Pernyataan ini disampaikan pada Senin (24/6), menanggapi meningkatnya ketegangan di kawasan.

Juru bicara Kementerian Luar Negeri Jerman, Christian Wagner, mengatakan kepada wartawan di Berlin bahwa pemerintah Jerman sangat mencermati situasi tersebut.

“Kami tentu saja memandang ancaman yang disampaikan dengan keprihatinan besar,” ujarnya.

Ia menambahkan bahwa sikap Jerman tidak berubah, sejalan dengan pandangan Menteri Luar Negeri dan pemimpin negara-negara Eropa lainnya (Jerman, Prancis, Inggris atau E3).

“Saya percaya bahwa apa yang telah disampaikan oleh Menteri Luar Negeri Jerman dan para pemimpin negara E3 (Jerman, Prancis, Inggris) tetap berlaku: semua pihak harus menahan diri dari tindakan yang bisa memperburuk situasi,” jelas Wagner.

Juru bicara pemerintah lainnya, Stefan Kornelius, menegaskan bahwa Berlin terus memantau perkembangan di Selat Hormuz dengan seksama.
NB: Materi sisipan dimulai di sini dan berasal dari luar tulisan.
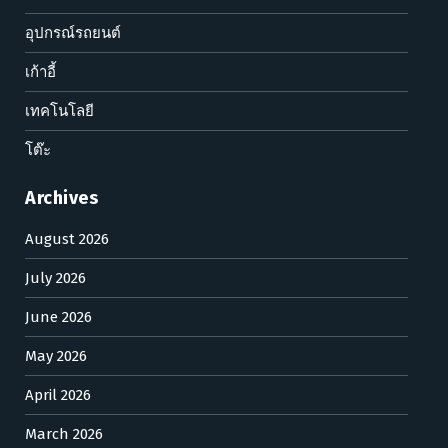
อุปกรณ์รถยนต์
เก้าอี้
เทคโนโลยี
โต๊ะ
Archives
August 2026
July 2026
June 2026
May 2026
April 2026
March 2026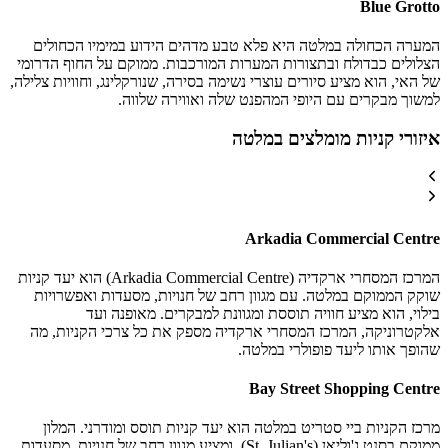
Blue Grotto
המערה הכחולה במלטה היא פלא טבע מדהים הידוע במימיו הכחולים
הצלולים כבדולח ובתצורות המערות המורכבות. ממוקם על החוף הדרומי
של האי, הוא מציע סיורים עוצרי נשימה בסירה, שנורקלינג, וחוויות צלילה,
למשוך מבקרים עם היופי המהפנט שלה ואווירה שלווה.
איזורי קניות מומלצים במלטה
Arkadia Commercial Centre
המרכז המסחרי ארקדיה (Arkadia Commercial Centre) הוא יעד קניות
שוקק הממוקם במלטה. עם מגוון רחב של חנויות, מסעדות ואפשרויות
בילוי, הוא מציע חוויה תוססת ומגוונת למבקרים. מאופנה ועד
אלקטרוניקה, המרכז המסחרי ארקדיה מספק את כל צרכי הקניות, מה
שהופך אותו ליעד פופולרי במלטה.
Bay Street Shopping Centre
מרכז הקניות ביי סטריט במלטה הוא יעד קניות תוסס ומודרני. המלון
ממוקם בסנט ג'וליאן (St. Julian's), ומציע מגוון רחב של חנויות, מסעדות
Ancaman penutupan Selat Hormuz muncul setelah parlemen Iran menyetujui rancangan undang-undang yang memungkinkan pelarangan aktivitas angkatan laut asing di kawasan tersebut.

Keputusan ini disebut sebagai respons atas serangan udara Amerika Serikat terhadap tiga fasilitas nuklir di Iran.

“Parlemen telah sampai pada kesimpulan bahwa Selat Hormuz harus ditutup,” ungkap Mayor Jenderal Esmaeil Kowsari, anggota Komisi Keamanan Nasional Parlemen Iran, dalam pernyataannya kepada media pemerintah Press TV.

Meski demikian, ia menegaskan bahwa keputusan akhir akan berada di tangan Dewan Keamanan Nasional Tertinggi Iran.

Ketegangan antara Iran dan Israel terus meningkat sejak 13 Juni 2025, ketika Israel meluncurkan serangan udara ke berbagai fasilitas militer dan nuklir di Iran, yang kemudian dibalas oleh Iran.

Baca Juga :  Kamboja Gugat Thailand ke Mahkamah Internasional Terkait Sengketa Empat Wilayah Perbatasan

Amerika Serikat turut terlibat dalam eskalasi ini dengan meluncurkan serangan terhadap tiga fasilitas nuklir utama Iran pada Minggu pagi (22/6).

Presiden AS Donald Trump mengklaim bahwa serangan tersebut berhasil menyebabkan kerusakan besar pada infrastruktur nuklir Iran.